Abstract: To investigate the buckling modes and failure characteristics of cold-formed thin-walled
steel quadruple-limb built-up box-section columns, column specimens were tested under axial and
eccentric compression, respectively. The load-displacement curves and ultimate bearing capacity of
specimens were obtained. The finite element models considering material, geometry and contact
nonlinearity were also built to simulate and analyze the specimens. The results of FEM agree well
with the test results, validating the reasonability of finite element method. With the finite
element models, the influences of slenderness ratio, spacing and location of screws, eccentricity
and eccentric direction on the eccentric mechanical behavior of these columns were studied.
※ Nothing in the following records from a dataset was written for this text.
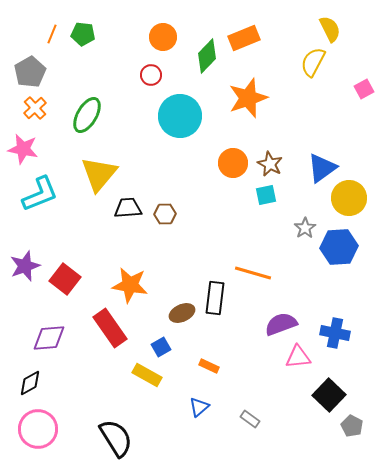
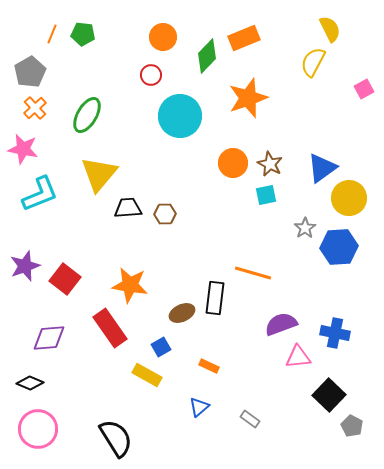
black diamond at (30, 383): rotated 52 degrees clockwise
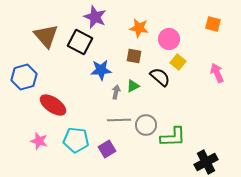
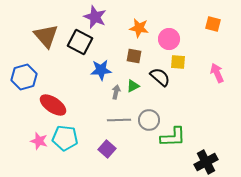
yellow square: rotated 35 degrees counterclockwise
gray circle: moved 3 px right, 5 px up
cyan pentagon: moved 11 px left, 2 px up
purple square: rotated 18 degrees counterclockwise
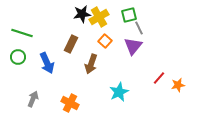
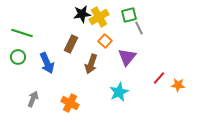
purple triangle: moved 6 px left, 11 px down
orange star: rotated 16 degrees clockwise
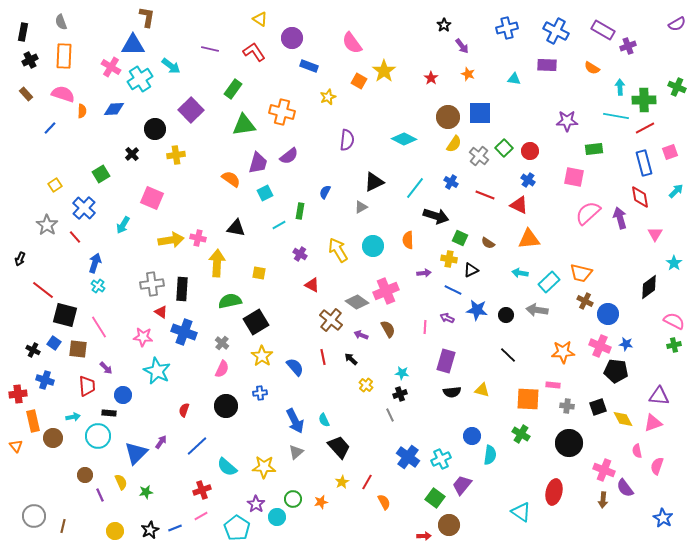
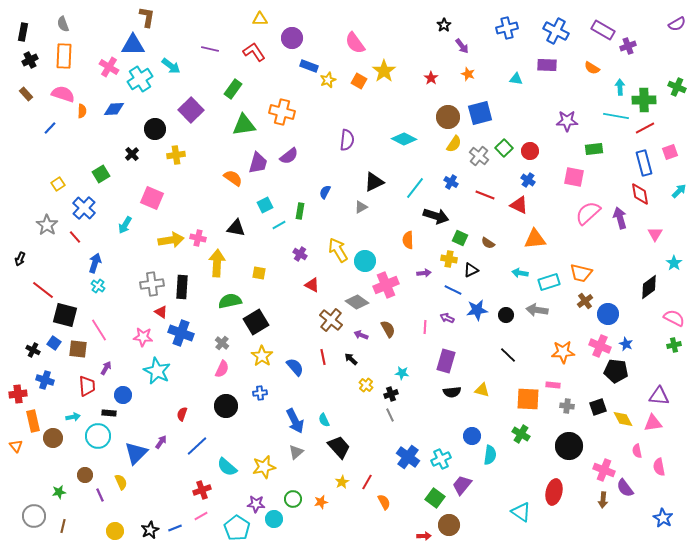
yellow triangle at (260, 19): rotated 35 degrees counterclockwise
gray semicircle at (61, 22): moved 2 px right, 2 px down
pink semicircle at (352, 43): moved 3 px right
pink cross at (111, 67): moved 2 px left
cyan triangle at (514, 79): moved 2 px right
yellow star at (328, 97): moved 17 px up
blue square at (480, 113): rotated 15 degrees counterclockwise
orange semicircle at (231, 179): moved 2 px right, 1 px up
yellow square at (55, 185): moved 3 px right, 1 px up
cyan arrow at (676, 191): moved 3 px right
cyan square at (265, 193): moved 12 px down
red diamond at (640, 197): moved 3 px up
cyan arrow at (123, 225): moved 2 px right
orange triangle at (529, 239): moved 6 px right
cyan circle at (373, 246): moved 8 px left, 15 px down
cyan rectangle at (549, 282): rotated 25 degrees clockwise
black rectangle at (182, 289): moved 2 px up
pink cross at (386, 291): moved 6 px up
brown cross at (585, 301): rotated 28 degrees clockwise
blue star at (477, 310): rotated 15 degrees counterclockwise
pink semicircle at (674, 321): moved 3 px up
pink line at (99, 327): moved 3 px down
blue cross at (184, 332): moved 3 px left, 1 px down
blue star at (626, 344): rotated 16 degrees clockwise
purple arrow at (106, 368): rotated 104 degrees counterclockwise
black cross at (400, 394): moved 9 px left
red semicircle at (184, 410): moved 2 px left, 4 px down
pink triangle at (653, 423): rotated 12 degrees clockwise
black circle at (569, 443): moved 3 px down
pink semicircle at (657, 466): moved 2 px right, 1 px down; rotated 30 degrees counterclockwise
yellow star at (264, 467): rotated 15 degrees counterclockwise
green star at (146, 492): moved 87 px left
purple star at (256, 504): rotated 30 degrees counterclockwise
cyan circle at (277, 517): moved 3 px left, 2 px down
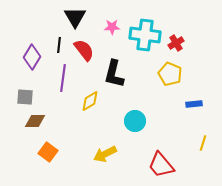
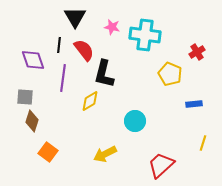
pink star: rotated 14 degrees clockwise
red cross: moved 21 px right, 9 px down
purple diamond: moved 1 px right, 3 px down; rotated 50 degrees counterclockwise
black L-shape: moved 10 px left
brown diamond: moved 3 px left; rotated 70 degrees counterclockwise
red trapezoid: rotated 88 degrees clockwise
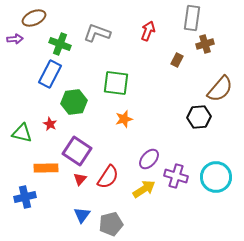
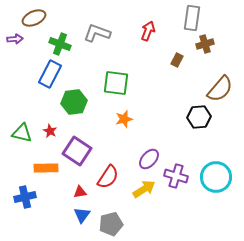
red star: moved 7 px down
red triangle: moved 13 px down; rotated 40 degrees clockwise
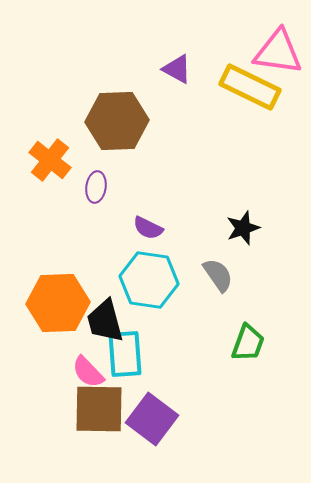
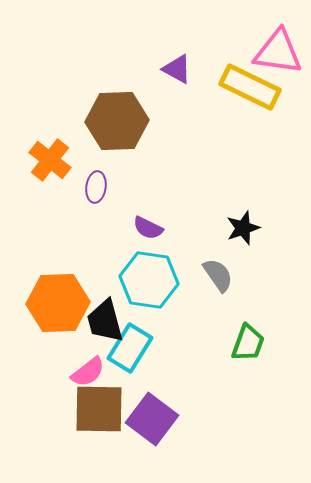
cyan rectangle: moved 5 px right, 6 px up; rotated 36 degrees clockwise
pink semicircle: rotated 84 degrees counterclockwise
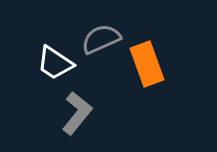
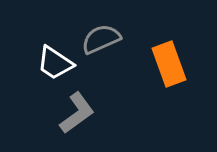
orange rectangle: moved 22 px right
gray L-shape: rotated 15 degrees clockwise
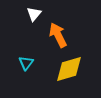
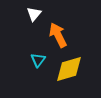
cyan triangle: moved 12 px right, 3 px up
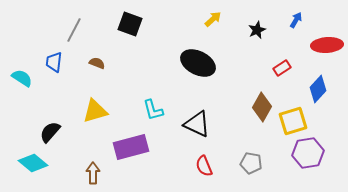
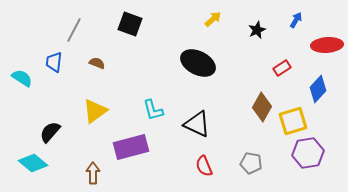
yellow triangle: rotated 20 degrees counterclockwise
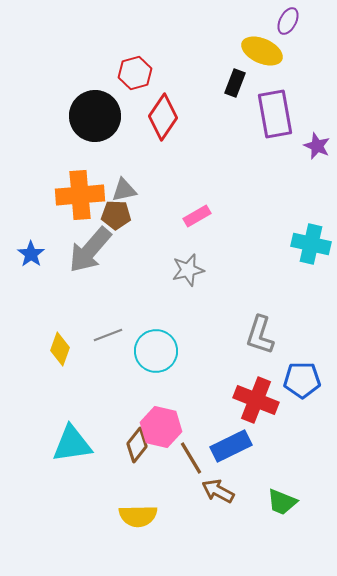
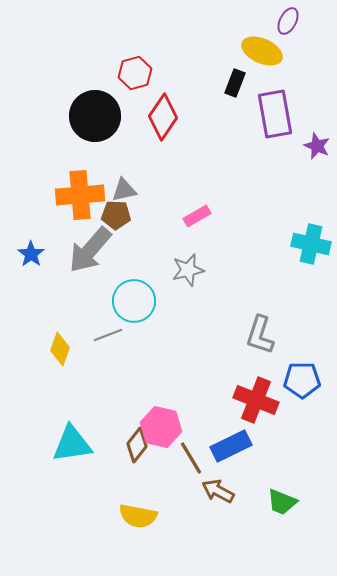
cyan circle: moved 22 px left, 50 px up
yellow semicircle: rotated 12 degrees clockwise
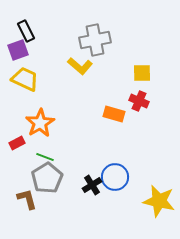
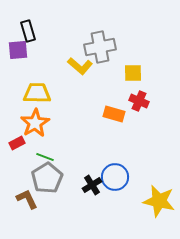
black rectangle: moved 2 px right; rotated 10 degrees clockwise
gray cross: moved 5 px right, 7 px down
purple square: rotated 15 degrees clockwise
yellow square: moved 9 px left
yellow trapezoid: moved 12 px right, 14 px down; rotated 24 degrees counterclockwise
orange star: moved 5 px left
brown L-shape: rotated 10 degrees counterclockwise
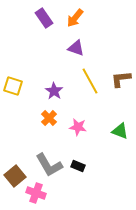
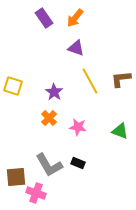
purple star: moved 1 px down
black rectangle: moved 3 px up
brown square: moved 1 px right, 1 px down; rotated 35 degrees clockwise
The
results show that the hinge joint can be simulated by double knife-edge support very well. Those
limbs of built-up columns can work in collaboration with each other when the spacing of screws is
300mm. The failure mode of specimen in axial compression or in eccentric compression around weak
axis is the overall flexural buckling. The failure mode of specimen in eccentric compression
around strong axis is the flexural-torsional buckling, but the torsion effect is not obvious. The
ultimate bearing capacity and stiffness of built-up columns in eccentric compression may decrease
with the increase of slenderness ratio or eccentricity. With the same eccentricity, the ultimate
bearing capacity and stiffness of built-up columns around strong axis are slightly higher than
those of columns around weak axis.